Albertans’ number one priority for investment related to parks and recreation makes no appearance in last week’s provincial budget. That is why conservation groups are looking to the government’s soon-to-be released new parks policy – Alberta’s Plan for Parks – to address this major shortcoming. This top priority is conspicuously absent from the provincial budget.
“The government has cherry picked and conveniently left the cherry tree out of the budget,” says George Newton with the Canadian Parks and Wilderness Society. The budget mentions developing online access to campground reservations, accommodating larger trailers, and more trials for all terrain vehicles, yet gives no mention of Albertan’s top priority for parks: setting aside more land. “We fear this top priority will be absent from the Plan for Parks too.”
“A time of recession is a time to invest in the future, including setting aside enough lands as protected areas,” says Dianne Pachal of Sierra Club Canada. “Protected areas are important for the $2.6 billion plus in economic activity that they annually generate. They are also the environmental key for balancing residential growth and industrial development.”
Sierra Club and CPAWS have created a simple checklist that Albertans can use to see how this budget, and new parks policy, measure-up against their expressed priorities. Are the following fundamentals stated?

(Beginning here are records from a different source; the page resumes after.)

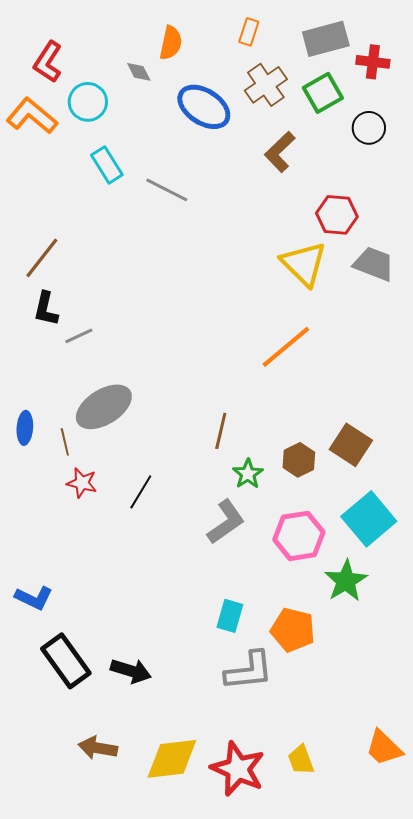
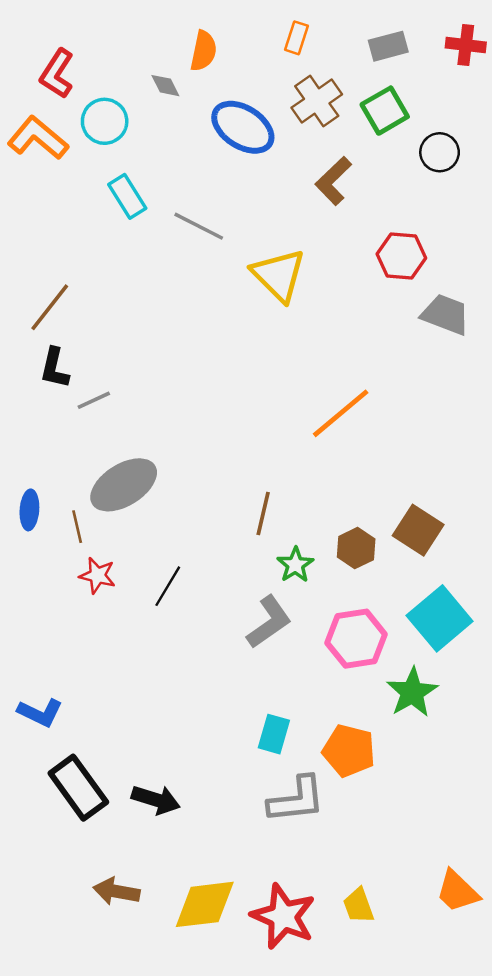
gray rectangle: (326, 39) -> (388, 46), size x0.7
red cross: (373, 62) -> (466, 45), moved
yellow triangle: (304, 264) -> (279, 275), moved

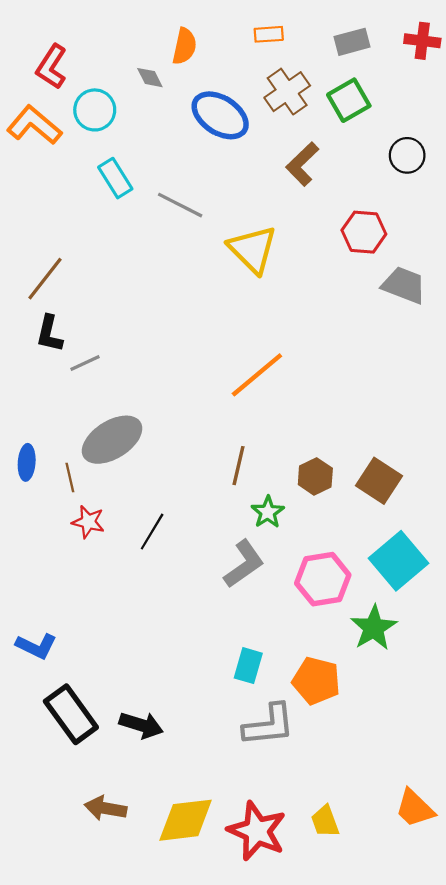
orange rectangle: (296, 38) -> (269, 34), turned 68
black circle: (440, 152) -> (407, 155), moved
orange line: (341, 413) -> (257, 375), moved
brown hexagon: (356, 548) -> (315, 476), moved

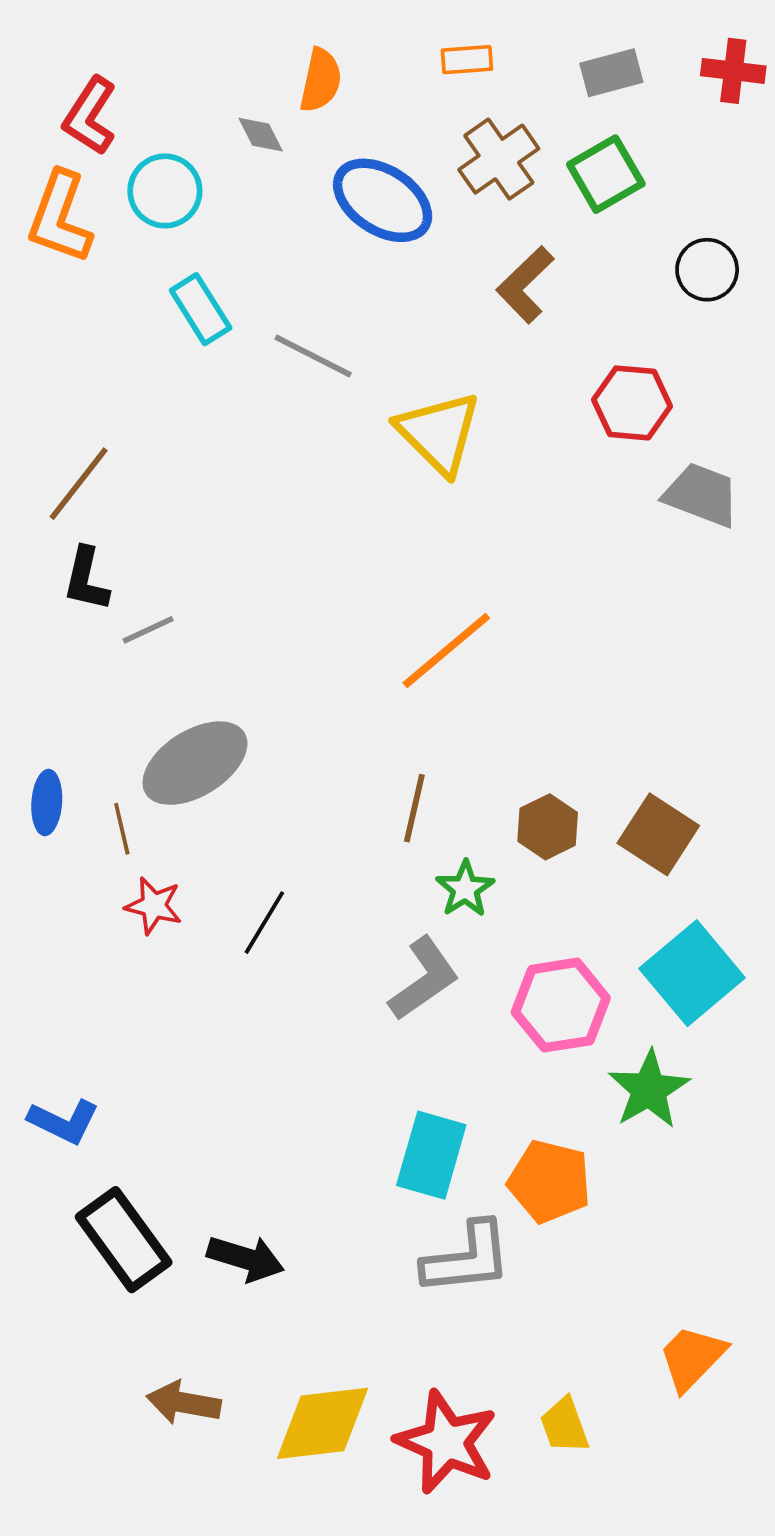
orange L-shape: (34, 125) -> (60, 217), turned -110
cyan rectangle: (248, 666) -> (431, 1155), size x1.4
orange trapezoid: (415, 808) -> (692, 1358), moved, turned 90

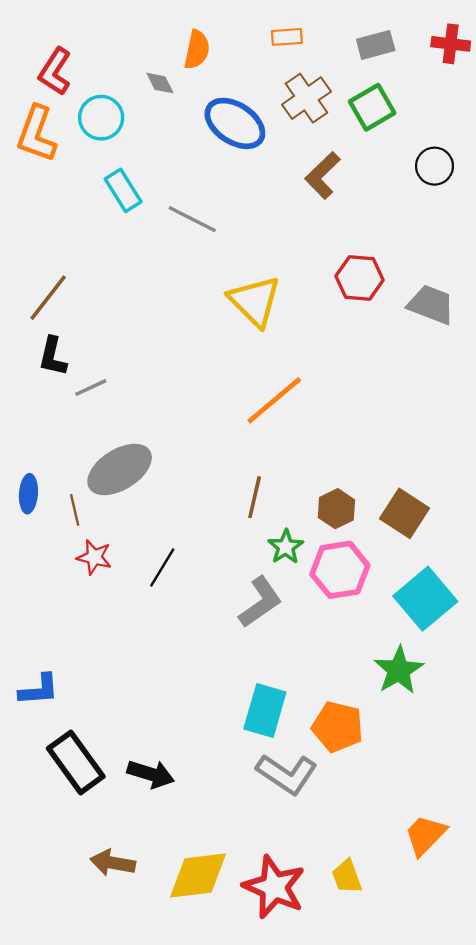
red hexagon: (632, 403) -> (360, 278), moved
yellow triangle: (439, 433) -> (255, 301), moved
pink hexagon: (561, 1005) -> (340, 570), moved
blue L-shape: (64, 1121) -> (39, 690), turned -30
gray L-shape: (467, 1258) -> (287, 774), turned 40

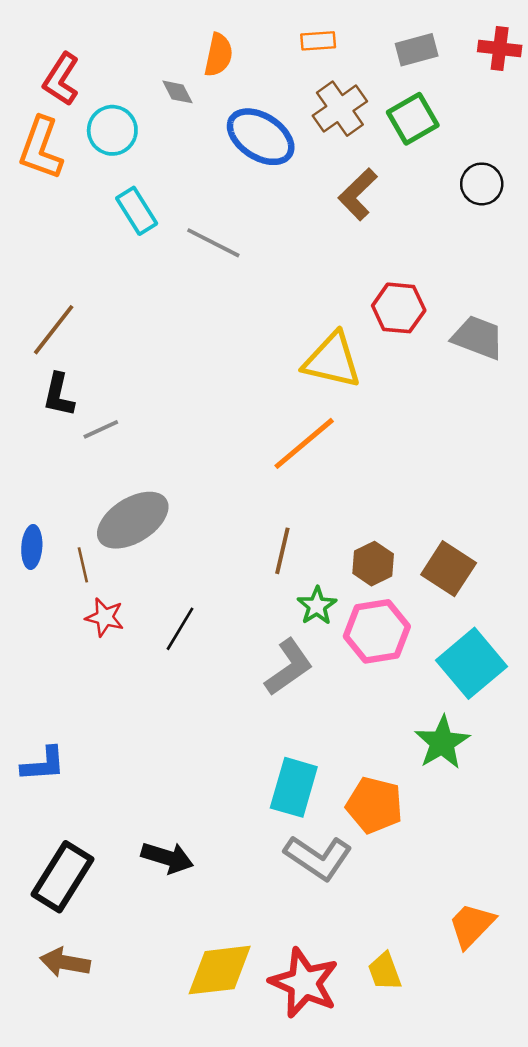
yellow triangle: (255, 301) -> (332, 360), moved, turned -32
black rectangle: (76, 762) -> (62, 877), moved, turned 68
brown arrow: (113, 863) -> (65, 962), moved

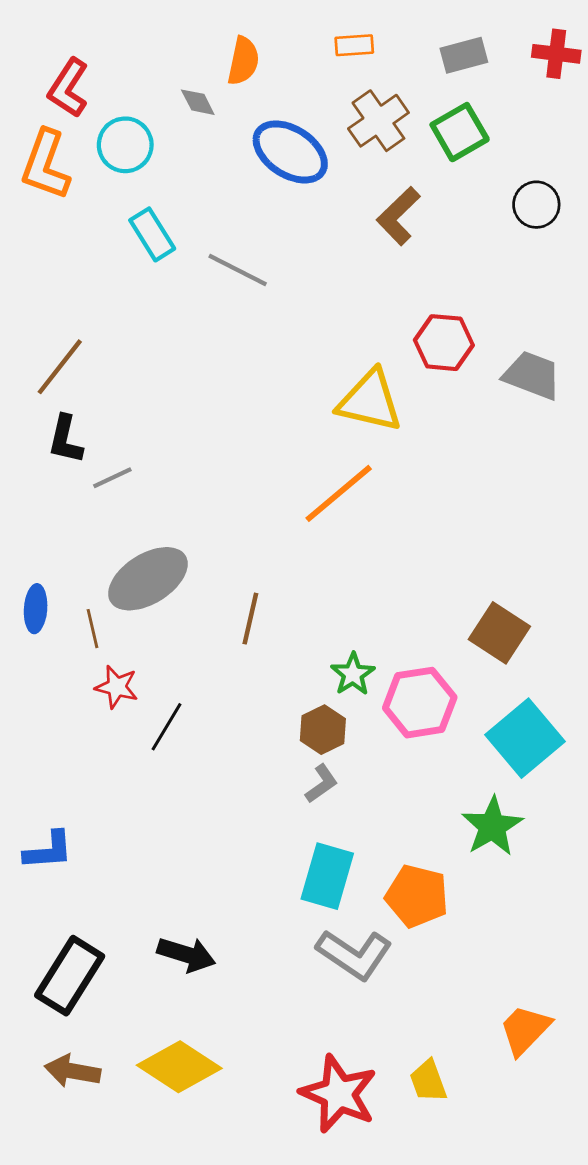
brown line: (282, 551) -> (250, 619), moved
brown hexagon: (373, 564) -> (323, 730), moved
black line: (180, 629) -> (166, 727), moved
gray L-shape: (289, 667) -> (322, 784), moved, size x0.6
yellow diamond: (220, 970) -> (179, 1067), moved, turned 40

- Is protection–“in an undisturbed state”–the priority within protected areas and parks?
- Is the leadership role for establishing protected areas is given to the department responsible for managing them (i.e., for Tourism, Parks and Recreation)?
- Is there is a stated priority to establish enough parks and protected areas to sustain ecosystem health, meet the public’s demand for natural areas and wilderness, and fully represent Alberta’s natural diversity?
According to a government-contracted survey released in January, “Albertans feel the top priority for Alberta Tourism, Parks and Recreation is to set aside more land and leaving it in an undisturbed state.”
The provincial government has yet to meet the targets it set in the mid-1990s for protecting the full diversity of Alberta’s natural regions in parks and protected areas. Without the department responsible for managing protected areas also having the leadership role for establishing them–just as Alberta Energy has the leadership role for developing energy–it is highly unlikely that the province will meet its desired land-use planning outcome of “Healthy ecosystems and environment”.
Also missing from the budget is Albertas’ priority of better enforcement related to environmental protection, regulation infractions and disturbance of visitors. When released on April 20th Alberta’s Plan for Parks will set a 10-year direction for parks in the province. It will also determine the extent to which enough protected areas will be established before development forecloses these options forever.